いつもいつも女子の胸ばっかり見てる訳じゃないんだぞ。
おいバカ新田邪魔だ、順位の旗持った女子のおっぱいが見えないじゃないか。
加蓮「あ、ねぇ美穂飲み物買いに行かない?」
美穂「構いませんよー。Pくんバイバーイ! べーっ!」
なんで僕はここまでこき下ろされなければならないんだろう。
べーっ! じゃないんだよ小日向お前今何歳だと思ってるんだ。
加蓮「はぁ……五十嵐、テントから出るの嫌だから私の分買って来てよ」
美穂「えっ」
P「え、僕だって暑いし畏まりました丁度買いに行こうと思ってたところだし。何がお好みですか?」
加蓮「ふむ、よろしい。私ポテト」
P「飲み物の概念」
加蓮「私がポテトって言ったらポテトはポテトなの!」
いや、北条さんが言わなくてもポテトはポテトである。
加蓮「智絵里は?」
智絵里「えっ? わ、わたし……? 五十嵐君に頼むの悪いから……」
加蓮「良いから良いから! ねっ? 五十嵐」
可愛くおねだり、と言えば聞こえは良いが。
僕にはハッキリと、北条さんの声ならぬ声が聞こえて来た。
加蓮『(分かってるよ)ねっ? (私に逆らおうなんて考えず智絵里の分まで買って来てよ)五十嵐』と。
P「うん、もちろん。緒方さんは何が良い?」
智絵里「あ、えっと……なら、ほうじ茶で……」
ほうじ茶……チョイスが渋い。
果たしてこのグラウンドの自販機にほうじ茶なんてあっただろうか。
あ、いえ、きちんと探して来ますので。
最悪近くのコンビニまで行ってきます。
加蓮「卯月は何が良いー?」
卯月「生ハムメロンソーダでお願いしますっ!」
絶対に売ってない自信がある。
加蓮「じゃー五十嵐、美穂と一緒に行ってらっしゃーい」
美穂「えっ?! わ、わたしもPくんにおつかい頼んじゃいます!」
加蓮「一人で五本は持てないんじゃない?」
美穂「むぐぐ……じゃあ飲み物要らないもん」
加蓮「ほらほら意地張らない。
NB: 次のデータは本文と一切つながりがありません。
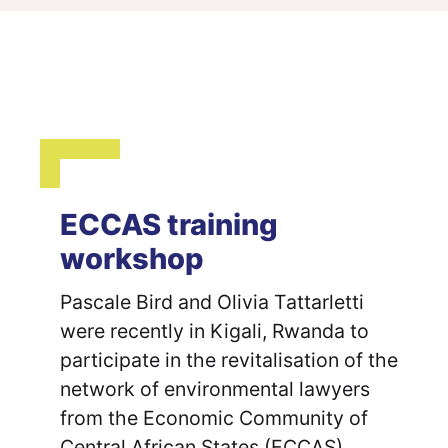
ECCAS training
workshop
Pascale Bird and Olivia Tattarletti
were recently in Kigali, Rwanda to
participate in the revitalisation of the
network of environmental lawyers
from the Economic Community of
Central African States (ECCAS).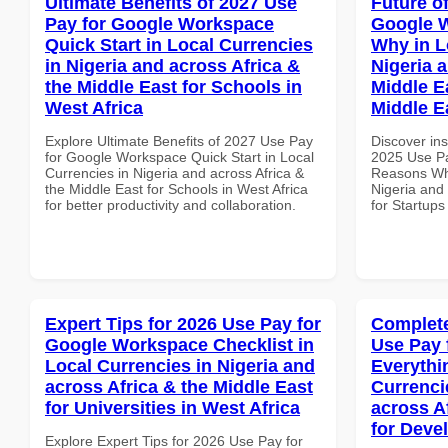
Ultimate Benefits of 2027 Use
Future o
Pay for Google Workspace
Google 
Quick Start in Local Currencies
Why in L
in Nigeria and across Africa &
Nigeria 
the Middle East for Schools in
Middle Ea
West Africa
Middle E
Explore Ultimate Benefits of 2027 Use Pay
Discover ins
for Google Workspace Quick Start in Local
2025 Use P
Currencies in Nigeria and across Africa &
Reasons Why
the Middle East for Schools in West Africa
Nigeria and 
for better productivity and collaboration.
for Startups
Expert Tips for 2026 Use Pay for
Complete
Google Workspace Checklist in
Use Pay 
Local Currencies in Nigeria and
Everythi
across Africa & the Middle East
Currenci
for Universities in West Africa
across A
for Deve
Explore Expert Tips for 2026 Use Pay for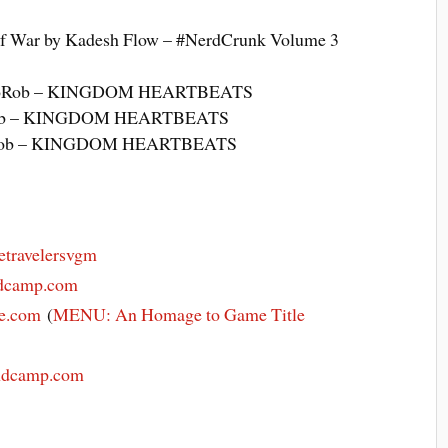
f War by Kadesh Flow – #NerdCrunk Volume 3
RoboRob – KINGDOM HEARTBEATS
oRob – KINGDOM HEARTBEATS
boRob – KINGDOM HEARTBEATS
etravelersvgm
andcamp.com
ve.com
(
MENU: An Homage to Game Title
andcamp.com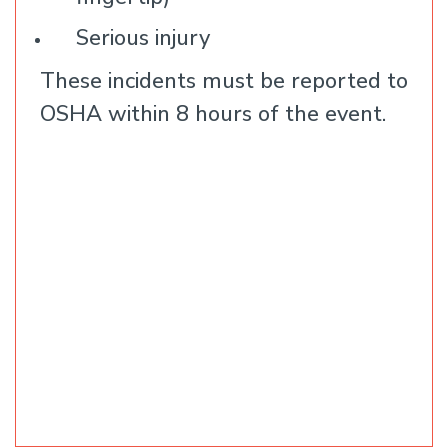
Serious injury
These incidents must be reported to
OSHA within 8 hours of the event.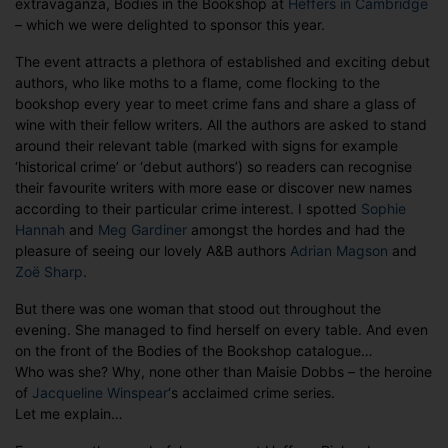
extravaganza, Bodies in the Bookshop at
Heffers in Cambridge
Cover
– which we were delighted to sponsor this year.
spotlight
at
The event attracts a plethora of established and exciting debut
Bodies
authors, who like moths to a flame, come flocking to the
in
bookshop every year to meet crime fans and share a glass of
the
wine with their fellow writers. All the authors are asked to stand
Bookshop
around their relevant table (marked with signs for example
‘historical crime’ or ‘debut authors’) so readers can recognise
their favourite writers with more ease or discover new names
according to their particular crime interest. I spotted
Sophie
Hannah
and
Meg Gardiner
amongst the hordes and had the
pleasure of seeing our lovely A&B authors
Adrian Magson
and
Zoë Sharp
.
But there was one woman that stood out throughout the
evening. She managed to find herself on every table. And even
on the front of the Bodies of the Bookshop catalogue…
Who was she? Why, none other than Maisie Dobbs – the heroine
of
Jacqueline Winspear
‘s acclaimed crime series.
Let me explain…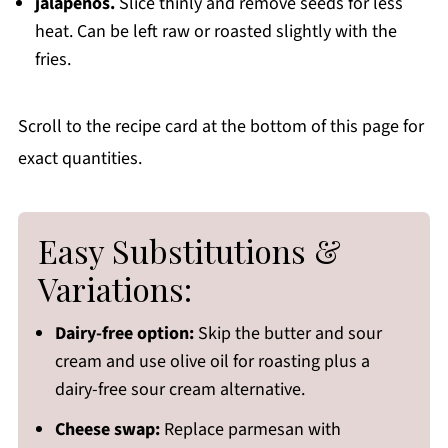
jalapeños.
Slice thinly and remove seeds for less
heat. Can be left raw or roasted slightly with the
fries.
Scroll to the recipe card at the bottom of this page for
exact quantities.
Easy Substitutions &
Variations:
Dairy-free option:
Skip the butter and sour
cream and use olive oil for roasting plus a
dairy-free sour cream alternative.
Cheese swap:
Replace parmesan with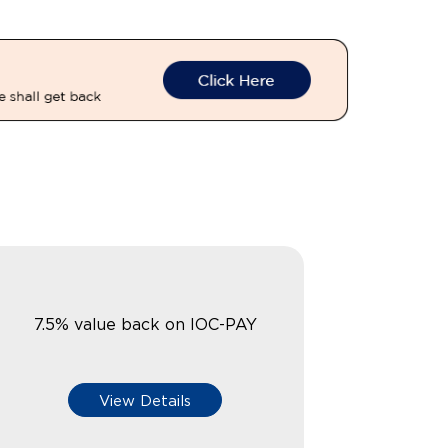
7.5% value back on IOC-PAY
View Details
二人三脚まだ先だしゆっくりして来なって」
美穂「……早く自動販売機行きますよ、Pくん!」
P「行ってらー、僕コンビニ行くから」
加蓮「五十嵐」
P「よし行くぞ小日向!」
智絵里「…………はぁ……」
加蓮「手のかかるカップルだよね、仲介手数料取りたいくらい」
テクテクテク
早歩きで僕の前を行く小日向。
先程からずっと無言だが、どうしてこうも女子の機嫌というのは変わりやすいものなのか。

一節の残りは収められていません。